> **WHAT TO DO**
One range is to be output from the listing below, exactly as written: the line with "Eigen voordeur" to the line with "Eigen woonkamer", both kept.

> **RECORDS SHOWN**

BEGIN

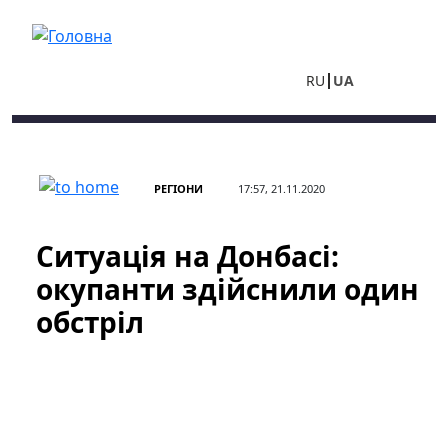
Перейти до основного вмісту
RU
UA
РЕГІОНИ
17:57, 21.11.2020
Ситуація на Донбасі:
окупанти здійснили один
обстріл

END
BEGIN

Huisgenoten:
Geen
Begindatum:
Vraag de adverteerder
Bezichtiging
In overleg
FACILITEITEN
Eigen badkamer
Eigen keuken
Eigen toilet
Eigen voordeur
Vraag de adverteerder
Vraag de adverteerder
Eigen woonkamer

END

> **WORKED SOLUTION**
Eigen voordeur
Vraag de adverteerder
Vraag de adverteerder
Eigen woonkamer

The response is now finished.